The problem: Find the word "anuário" in the data, then copy each line where it is found.

Material provided:
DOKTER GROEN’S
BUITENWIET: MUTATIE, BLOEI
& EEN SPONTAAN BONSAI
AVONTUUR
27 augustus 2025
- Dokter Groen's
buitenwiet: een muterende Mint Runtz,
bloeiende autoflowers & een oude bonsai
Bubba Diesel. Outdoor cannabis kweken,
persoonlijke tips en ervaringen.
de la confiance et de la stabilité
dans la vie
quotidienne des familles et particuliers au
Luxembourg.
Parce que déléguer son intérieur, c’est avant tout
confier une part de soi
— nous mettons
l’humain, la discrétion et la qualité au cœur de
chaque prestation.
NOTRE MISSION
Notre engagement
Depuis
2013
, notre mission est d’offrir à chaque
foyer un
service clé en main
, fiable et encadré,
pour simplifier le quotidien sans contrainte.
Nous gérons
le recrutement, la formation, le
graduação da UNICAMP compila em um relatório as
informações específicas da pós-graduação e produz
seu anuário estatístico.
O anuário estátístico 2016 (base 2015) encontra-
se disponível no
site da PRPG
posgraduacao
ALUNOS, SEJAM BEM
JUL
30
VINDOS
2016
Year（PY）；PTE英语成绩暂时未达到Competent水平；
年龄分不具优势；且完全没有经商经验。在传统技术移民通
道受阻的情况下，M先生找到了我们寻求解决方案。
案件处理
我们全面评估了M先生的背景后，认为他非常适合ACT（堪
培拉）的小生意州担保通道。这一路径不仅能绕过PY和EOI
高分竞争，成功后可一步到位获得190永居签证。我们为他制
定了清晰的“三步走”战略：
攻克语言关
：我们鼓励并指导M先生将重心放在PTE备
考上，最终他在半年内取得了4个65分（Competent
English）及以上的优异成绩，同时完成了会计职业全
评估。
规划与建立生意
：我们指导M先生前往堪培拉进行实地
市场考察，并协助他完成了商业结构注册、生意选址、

Your response:
seu anuário estatístico.
O anuário estátístico 2016 (base 2015) encontra-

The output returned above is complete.